→ WHAT IS EXPECTED
Please transcribe the data exactly as shown, skipping the images.
————————
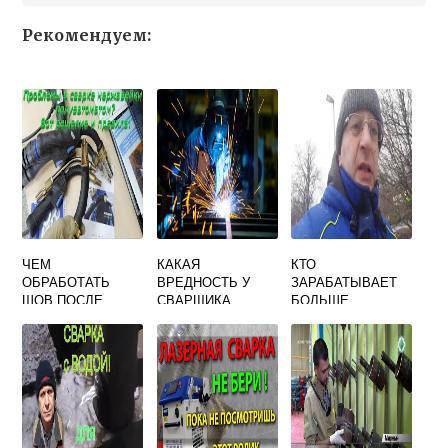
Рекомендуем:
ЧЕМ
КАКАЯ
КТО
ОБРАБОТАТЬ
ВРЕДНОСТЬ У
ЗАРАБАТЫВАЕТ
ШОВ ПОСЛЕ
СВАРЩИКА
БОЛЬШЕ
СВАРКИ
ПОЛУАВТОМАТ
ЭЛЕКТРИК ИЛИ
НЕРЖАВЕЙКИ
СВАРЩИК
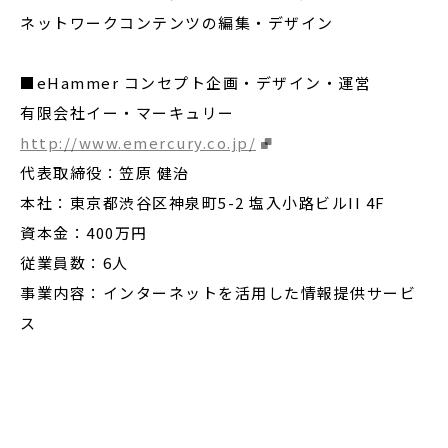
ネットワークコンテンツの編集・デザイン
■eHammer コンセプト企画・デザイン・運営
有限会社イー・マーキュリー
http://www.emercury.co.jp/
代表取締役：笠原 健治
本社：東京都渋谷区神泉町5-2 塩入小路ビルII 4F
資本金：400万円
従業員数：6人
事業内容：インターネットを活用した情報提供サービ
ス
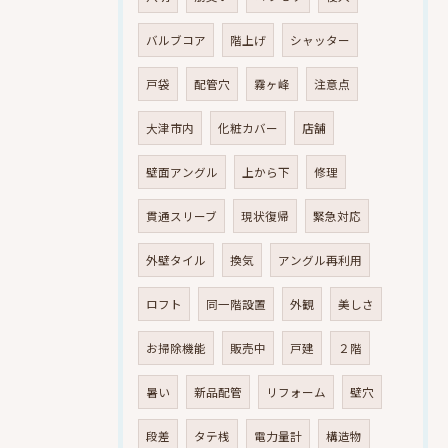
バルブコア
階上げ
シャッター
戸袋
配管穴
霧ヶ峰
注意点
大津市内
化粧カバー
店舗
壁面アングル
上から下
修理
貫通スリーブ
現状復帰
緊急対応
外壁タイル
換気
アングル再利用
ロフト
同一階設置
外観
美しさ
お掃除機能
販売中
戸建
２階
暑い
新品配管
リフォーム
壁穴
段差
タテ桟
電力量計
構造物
————————
→ SOLUTION FOR THIS EXERCISE
Рекомендуем:
ЧЕМ
КАКАЯ
КТО
ОБРАБОТАТЬ
ВРЕДНОСТЬ У
ЗАРАБАТЫВАЕТ
ШОВ ПОСЛЕ
СВАРЩИКА
БОЛЬШЕ
СВАРКИ
ПОЛУАВТОМАТ
ЭЛЕКТРИК ИЛИ
НЕРЖАВЕЙКИ
СВАРЩИК
ネットワークコンテンツの編集・デザイン
■eHammer コンセプト企画・デザイン・運営
有限会社イー・マーキュリー
http://www.emercury.co.jp/
代表取締役：笠原 健治
本社：東京都渋谷区神泉町5-2 塩入小路ビルII 4F
資本金：400万円
従業員数：6人
事業内容：インターネットを活用した情報提供サービ
ス
バルブコア
階上げ
シャッター
戸袋
配管穴
霧ヶ峰
注意点
大津市内
化粧カバー
店舗
壁面アングル
上から下
修理
貫通スリーブ
現状復帰
緊急対応
外壁タイル
換気
アングル再利用
ロフト
同一階設置
外観
美しさ
お掃除機能
販売中
戸建
２階
暑い
新品配管
リフォーム
壁穴
段差
タテ桟
電力量計
構造物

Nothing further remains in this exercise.